- Activity
Your answer should be a single number: the count of lines in the listing that contain "these".

- Supplied information
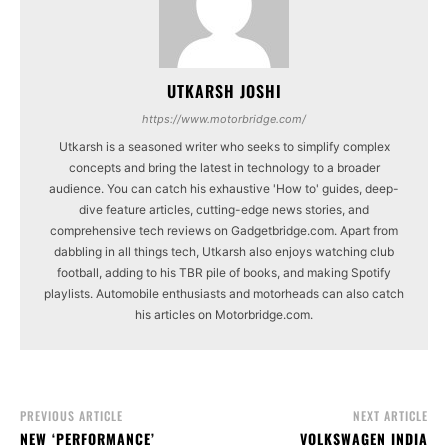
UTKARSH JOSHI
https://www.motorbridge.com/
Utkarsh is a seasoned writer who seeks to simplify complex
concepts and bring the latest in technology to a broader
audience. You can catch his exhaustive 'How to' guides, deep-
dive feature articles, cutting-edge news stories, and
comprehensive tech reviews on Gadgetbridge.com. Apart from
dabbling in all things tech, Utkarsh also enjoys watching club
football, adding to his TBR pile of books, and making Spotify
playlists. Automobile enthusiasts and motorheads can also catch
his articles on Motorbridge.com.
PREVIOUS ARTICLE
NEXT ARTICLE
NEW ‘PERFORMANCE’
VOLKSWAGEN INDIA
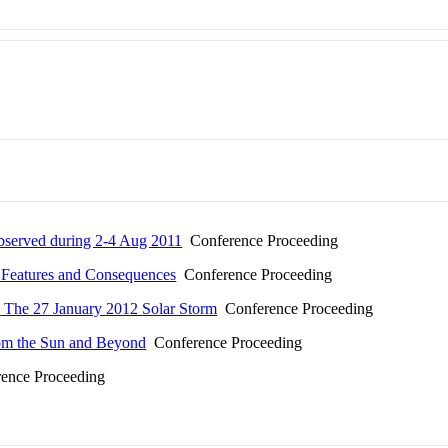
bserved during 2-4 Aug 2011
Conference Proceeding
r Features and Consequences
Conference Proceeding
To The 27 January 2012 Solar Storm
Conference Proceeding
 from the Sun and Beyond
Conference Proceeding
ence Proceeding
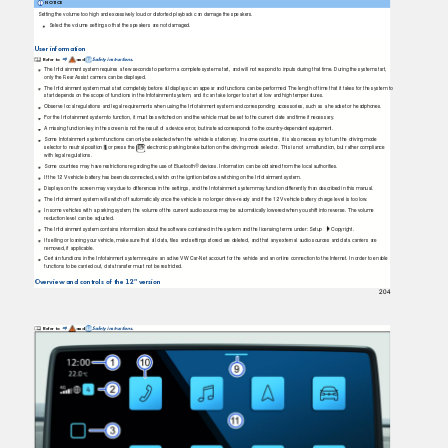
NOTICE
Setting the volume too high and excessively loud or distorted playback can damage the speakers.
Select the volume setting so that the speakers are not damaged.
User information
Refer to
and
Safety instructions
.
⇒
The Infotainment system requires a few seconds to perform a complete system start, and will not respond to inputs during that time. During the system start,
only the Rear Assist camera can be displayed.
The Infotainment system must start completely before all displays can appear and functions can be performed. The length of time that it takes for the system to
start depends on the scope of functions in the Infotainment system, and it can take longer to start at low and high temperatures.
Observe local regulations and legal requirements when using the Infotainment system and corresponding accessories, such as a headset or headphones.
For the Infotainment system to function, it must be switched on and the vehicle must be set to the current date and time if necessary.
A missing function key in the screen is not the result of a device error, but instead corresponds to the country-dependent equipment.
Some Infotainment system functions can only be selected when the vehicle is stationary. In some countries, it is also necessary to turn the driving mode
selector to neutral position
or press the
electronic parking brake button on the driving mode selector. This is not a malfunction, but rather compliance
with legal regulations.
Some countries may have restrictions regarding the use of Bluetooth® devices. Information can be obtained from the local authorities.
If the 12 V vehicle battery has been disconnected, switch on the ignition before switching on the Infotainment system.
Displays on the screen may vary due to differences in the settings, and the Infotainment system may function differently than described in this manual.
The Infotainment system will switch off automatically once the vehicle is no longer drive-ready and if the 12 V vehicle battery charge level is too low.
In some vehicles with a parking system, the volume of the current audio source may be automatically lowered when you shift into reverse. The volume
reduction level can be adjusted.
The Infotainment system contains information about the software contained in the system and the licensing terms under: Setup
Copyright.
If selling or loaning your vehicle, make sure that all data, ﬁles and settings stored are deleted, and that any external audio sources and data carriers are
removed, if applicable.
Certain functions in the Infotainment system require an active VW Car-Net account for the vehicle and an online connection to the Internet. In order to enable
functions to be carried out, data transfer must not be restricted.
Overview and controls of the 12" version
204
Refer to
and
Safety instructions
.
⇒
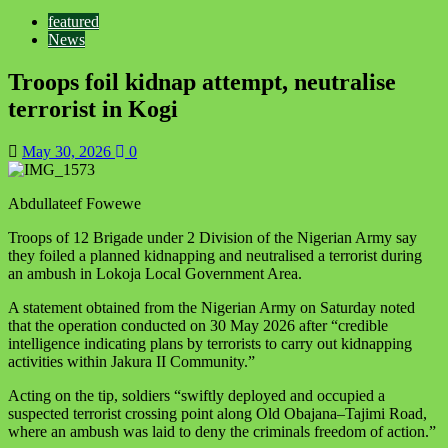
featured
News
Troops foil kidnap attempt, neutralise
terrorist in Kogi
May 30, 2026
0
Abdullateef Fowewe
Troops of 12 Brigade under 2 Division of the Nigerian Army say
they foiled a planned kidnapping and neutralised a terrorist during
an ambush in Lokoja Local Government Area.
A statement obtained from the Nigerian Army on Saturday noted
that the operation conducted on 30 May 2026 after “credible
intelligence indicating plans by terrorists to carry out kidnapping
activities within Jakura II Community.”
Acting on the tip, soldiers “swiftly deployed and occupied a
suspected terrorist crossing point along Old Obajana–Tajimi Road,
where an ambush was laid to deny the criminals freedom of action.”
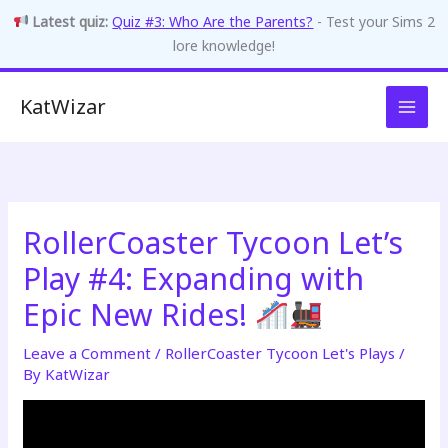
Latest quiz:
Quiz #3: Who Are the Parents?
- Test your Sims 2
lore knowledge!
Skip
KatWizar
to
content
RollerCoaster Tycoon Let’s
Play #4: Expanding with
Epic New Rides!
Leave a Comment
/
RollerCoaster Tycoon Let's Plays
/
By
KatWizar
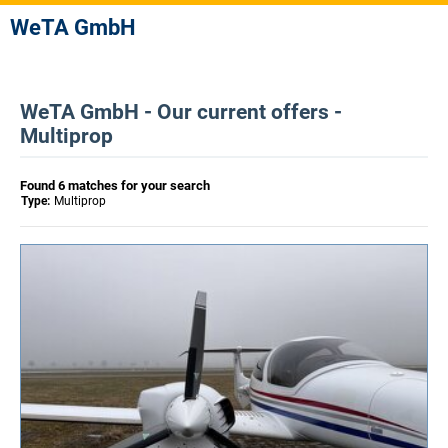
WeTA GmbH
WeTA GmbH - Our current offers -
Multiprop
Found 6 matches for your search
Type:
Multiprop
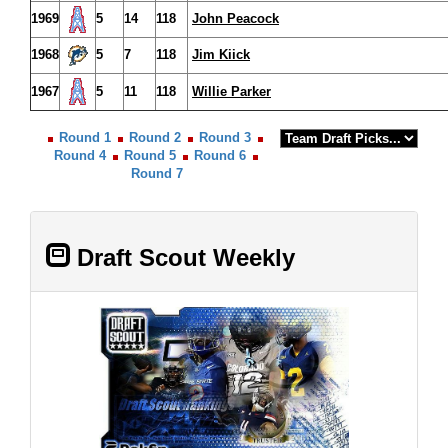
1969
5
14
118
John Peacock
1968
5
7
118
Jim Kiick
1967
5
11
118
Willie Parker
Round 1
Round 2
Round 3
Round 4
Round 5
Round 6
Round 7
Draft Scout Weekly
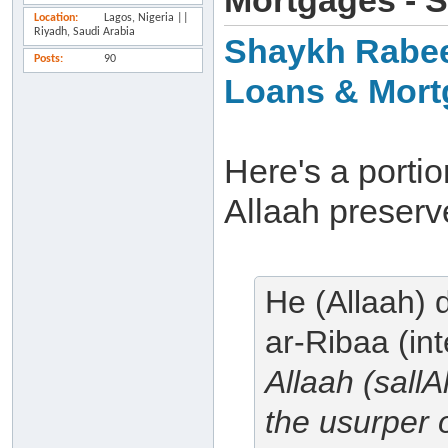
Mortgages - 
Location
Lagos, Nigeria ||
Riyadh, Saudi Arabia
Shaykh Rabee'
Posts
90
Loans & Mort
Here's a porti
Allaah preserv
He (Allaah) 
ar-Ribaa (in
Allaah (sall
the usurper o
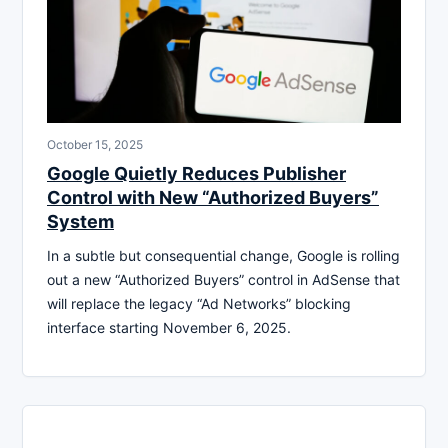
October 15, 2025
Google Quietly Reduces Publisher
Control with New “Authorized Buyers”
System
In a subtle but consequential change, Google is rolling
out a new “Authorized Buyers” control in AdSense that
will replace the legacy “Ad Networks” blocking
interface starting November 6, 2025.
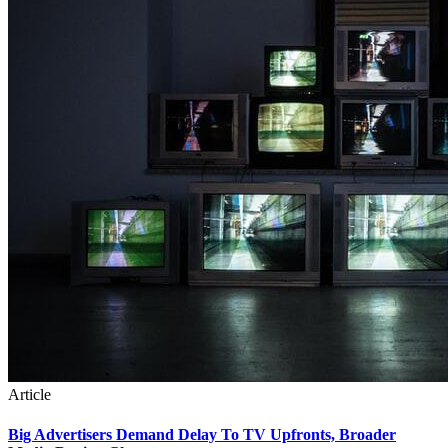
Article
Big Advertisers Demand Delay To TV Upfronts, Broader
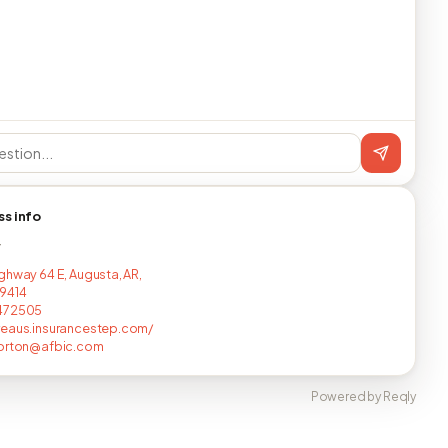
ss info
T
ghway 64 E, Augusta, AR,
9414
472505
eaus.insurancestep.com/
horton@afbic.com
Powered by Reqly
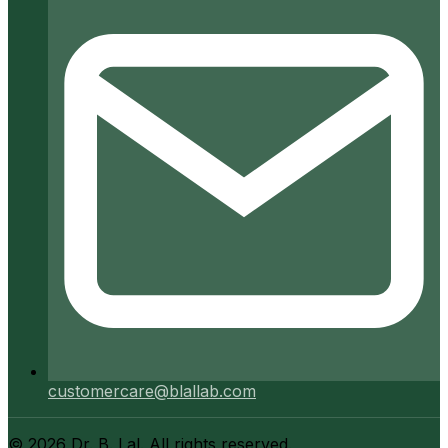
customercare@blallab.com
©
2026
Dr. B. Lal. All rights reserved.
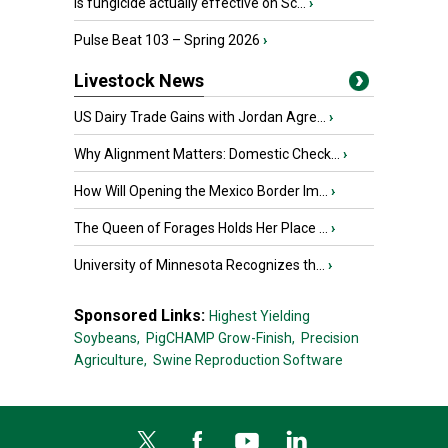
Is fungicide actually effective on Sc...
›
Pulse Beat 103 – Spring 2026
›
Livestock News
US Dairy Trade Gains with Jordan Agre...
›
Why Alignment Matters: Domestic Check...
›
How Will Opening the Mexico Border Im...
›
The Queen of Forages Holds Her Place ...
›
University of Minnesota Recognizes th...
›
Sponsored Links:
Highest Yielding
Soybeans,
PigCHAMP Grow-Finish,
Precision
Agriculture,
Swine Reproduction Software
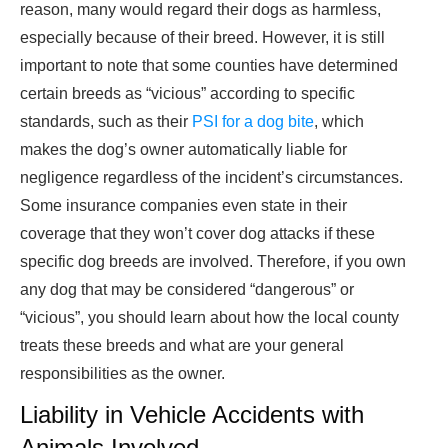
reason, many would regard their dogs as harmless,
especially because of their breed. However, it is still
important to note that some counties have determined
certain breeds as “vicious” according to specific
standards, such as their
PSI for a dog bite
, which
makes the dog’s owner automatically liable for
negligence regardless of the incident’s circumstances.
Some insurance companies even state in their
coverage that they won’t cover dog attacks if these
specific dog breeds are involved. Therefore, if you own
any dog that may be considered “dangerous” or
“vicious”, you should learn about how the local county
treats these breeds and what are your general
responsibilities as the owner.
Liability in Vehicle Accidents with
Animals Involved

- Answer section
2